» **What you should do**:
Restate, word for word, each entry that follows, but skip its pictures.

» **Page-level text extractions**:
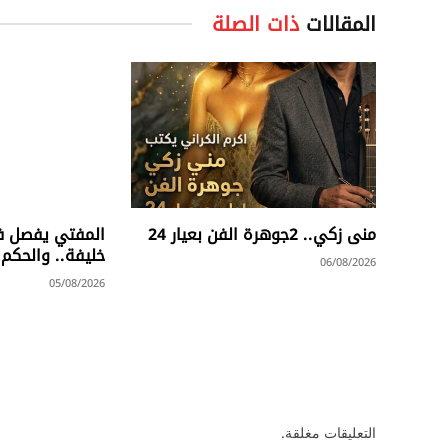
المقالات
ذات الصلة
منى زكي.. 2جوهرة الفن بعيار 24
المفتي يفصل ف
خليفة.. والحكم النها
06/08/2026
05/08/2026
التعليقات مغلقة.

» **Result of this exercise**:
المقالات
ذات الصلة
منى زكي.. 2جوهرة الفن بعيار 24
المفتي يفصل ف
خليفة.. والحكم النها
06/08/2026
05/08/2026
التعليقات مغلقة.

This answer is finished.